Article 5G.

Solid Waste Disposal Tax.

§ 105-187.60.  Definitions.

The definitions set out in G.S. 105-164.3 and G.S. 130A-290 apply to this Article. (2007-550, s. 14(a).)

 

§ 105-187.61.  Tax imposed.

(a) Tax Rate. - An excise tax is imposed on the disposal of municipal solid waste and construction and demolition debris in any landfill permitted pursuant to Article 9 of Chapter 130A of the General Statutes at a rate of two dollars ($2.00) per ton of waste. An excise tax is imposed on the transfer of municipal solid waste and construction and demolition debris to a transfer station permitted pursuant to Article 9 of Chapter 130A of the General Statutes for disposal outside the State at a rate of two dollars ($2.00) per ton of waste.
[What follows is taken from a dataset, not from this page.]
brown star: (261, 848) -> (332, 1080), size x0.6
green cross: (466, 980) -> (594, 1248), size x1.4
(b) Tax Liability. - The excise tax imposed by this section is due on municipal solid waste and construction and demolition debris received from third parties and on municipal solid waste and construction and demolition debris disposed of by the owner or operator. The tax is payable by the owner or operator of each landfill and transfer station permitted under Article 9 of Chapter 130A of the General Statutes. (2007-550, s. 14(a).)

 

§ 105-187.62.  Administration.

(a) Collection. - The owner or operator of each landfill and transfer station permitted pursuant to Article 9 of Chapter 130A of the General Statutes must maintain scales designed to determine waste tonnage that are approved by the Department of Agriculture and Consumer Services. Each owner or operator must record waste tonnage disposed of in a landfill or transferred to a station for disposal outside the State and must maintain other records as required by the Secretary of Revenue. An owner or operator may add the amount of the solid waste disposal tax due to the charges made to a third party for disposal of municipal solid waste or construction and demolition debris.
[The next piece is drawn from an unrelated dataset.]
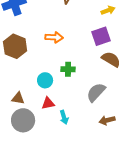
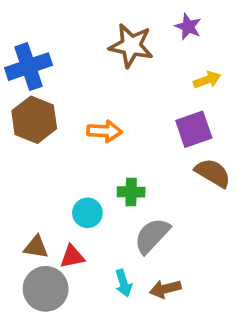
brown hexagon: (15, 46) -> (34, 120), moved
gray semicircle: (96, 92) -> (152, 236), moved
red triangle: (48, 103) -> (72, 257), moved
brown arrow: (107, 120) -> (165, 289), moved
(b) Payment. - The tax imposed by this Article is payable when a return is due. A return and payment are due on a quarterly basis. A quarterly return covers a calendar quarter and is due by the last day of the month following the end of the quarter.

(c) Bad Debt Deduction. - In the event that an owner or operator pays the tax on tonnage received from a customer and the account of that customer is found to be worthless and charged off for income tax purposes, the owner or operator may recover the tax paid on the tonnage it received but for which it was never compensated. The tax shall be recovered by reducing the overall tonnage on which the owner or operator pays tax in a calendar quarter by the tonnage for which it was never compensated from the worthless account. A local government that has paid tax on an account that is subsequently found to be worthless shall recover the tax paid in the same manner, if it meets all the conditions for recovery that would apply if the local government were subject to income tax. If the owner or operator subsequently collects on an account that has been declared worthless, any tax recovered must be repaid in the next calendar quarter. (2007-550, s. 14(a); 2008-207, s. 1.)

 

§ 105-187.63.  Use of tax proceeds.

From the taxes received pursuant to this Article, the Secretary may retain the costs of collection, not to exceed two hundred twenty-five thousand dollars ($225,000) a year, as reimbursement to the Department. The Secretary must credit or distribute taxes received pursuant to this Article, less the cost of collection, on a quarterly basis as follows:

(1) Fifty percent (50%) to the Inactive Hazardous Sites Cleanup Fund established by G.S. 130A-310.11.

(2) Thirty-seven and one-half percent (37.5%) to cities and counties in the State on a per capita basis, using the most recent annual estimate of population certified by the State Budget Officer. One-half of this amount must be distributed to cities, and one-half of this amount must be distributed to counties. For purposes of this distribution, the population of a county does not include the population of a city located in the county.

A city or county is excluded from the distribution under this subdivision if it does not provide solid waste management programs and services and is not responsible by contract for payment for these programs and services. The Department of Environmental Quality must provide the Secretary with a list of the cities and counties that are excluded under this subdivision. The list must be provided by May 15 of each year and applies to distributions made in the fiscal year that begins on July 1 of that year.

Funds distributed under this subdivision must be used by a city or county solely for solid waste management programs and services.

(3) Twelve and one-half percent (12.5%) to the General Fund. (2007-543, s. 2; 2007-550, s. 14(a); 2008-207, s. 2; 2009-484, s. 4; 2013-360, s. 14.18(a); 2015-241, s. 14.30(u).)

 

§ 105-187.64: Reserved for future codification purposes.

 

§ 105-187.65: Reserved for future codification purposes.

 

§ 105-187.66: Reserved for future codification purposes.

 

§ 105-187.67: Reserved for future codification purposes.

 

§ 105-187.68: Reserved for future codification purposes.

 

§ 105-187.69: Reserved for future codification purposes.